(Beginning of Input material)

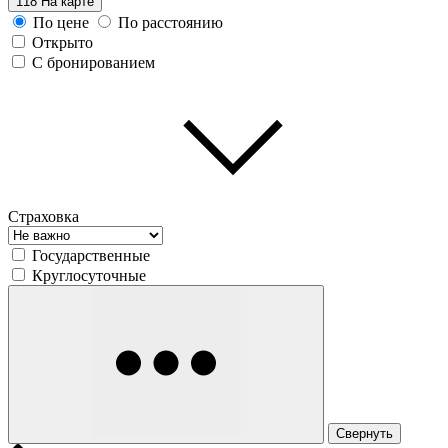
118
На карте
По цене
По расстоянию
Открыто
С бронированием
Страховка
Государственные
Круглосуточные
Свернуть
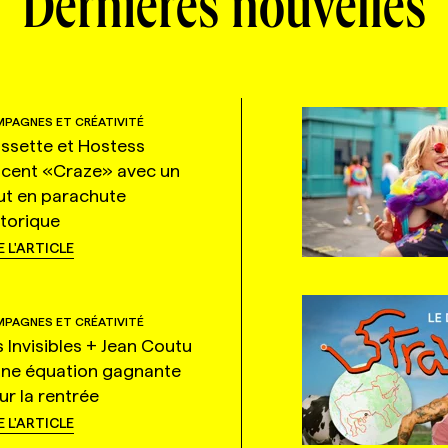
Dernières nouvelles
PAGNES ET CRÉATIVITÉ
ssette et Hostess
ncent «Craze» avec un
ut en parachute
storique
E L'ARTICLE
PAGNES ET CRÉATIVITÉ
s Invisibles + Jean Coutu
une équation gagnante
ur la rentrée
E L'ARTICLE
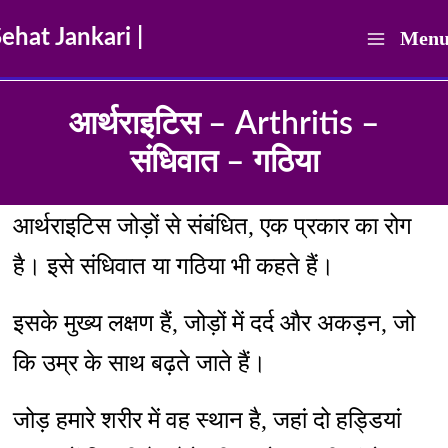
Skip
ehat Jankari |
Men
to
Main
content
आर्थराइटिस – Arthritis –
Men
संधिवात – गठिया
आर्थराइटिस जोड़ों से संबंधित, एक प्रकार का रोग
है। इसे संधिवात या गठिया भी कहते हैं।
इसके मुख्य लक्षण हैं, जोड़ों में दर्द और अकड़न, जो
कि उम्र के साथ बढ़ते जाते हैं।
जोड़ हमारे शरीर में वह स्थान है, जहां दो हड्डियां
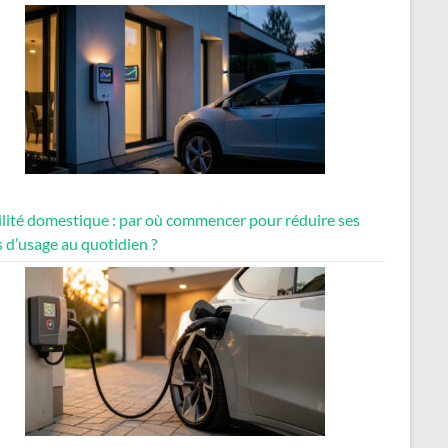
lité domestique : par où commencer pour réduire ses
 d’usage au quotidien ?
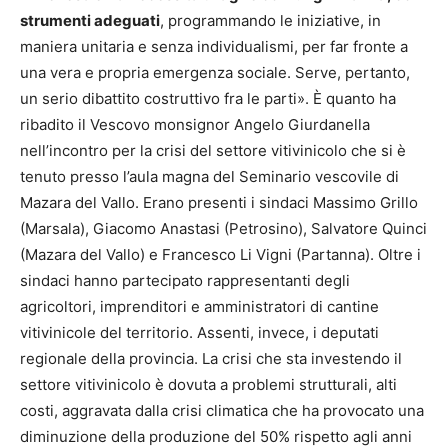
strumenti adeguati
, programmando le iniziative, in
maniera unitaria e senza individualismi, per far fronte a
una vera e propria emergenza sociale. Serve, pertanto,
un serio dibattito costruttivo fra le parti». È quanto ha
ribadito il Vescovo monsignor Angelo Giurdanella
nell’incontro per la crisi del settore vitivinicolo che si è
tenuto presso l’aula magna del Seminario vescovile di
Mazara del Vallo. Erano presenti i sindaci Massimo Grillo
(Marsala), Giacomo Anastasi (Petrosino), Salvatore Quinci
(Mazara del Vallo) e Francesco Li Vigni (Partanna). Oltre i
sindaci hanno partecipato rappresentanti degli
agricoltori, imprenditori e amministratori di cantine
vitivinicole del territorio. Assenti, invece, i deputati
regionale della provincia. La crisi che sta investendo il
settore vitivinicolo è dovuta a problemi strutturali, alti
costi, aggravata dalla crisi climatica che ha provocato una
diminuzione della produzione del 50% rispetto agli anni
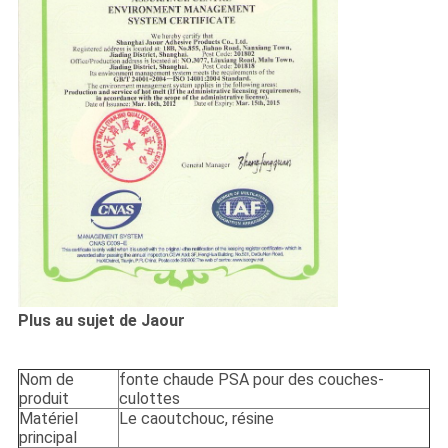
Plus au sujet de Jaour
Nom de
fonte chaude PSA pour des couches-
produit
culottes
Matériel
Le caoutchouc, résine
principal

(End of Input material)

:: What to produce ::
From the records above, show each line that contains the word "crisi".

:: Response area ::
nell’incontro per la crisi del settore vitivinicolo che si è
regionale della provincia. La crisi che sta investendo il
costi, aggravata dalla crisi climatica che ha provocato una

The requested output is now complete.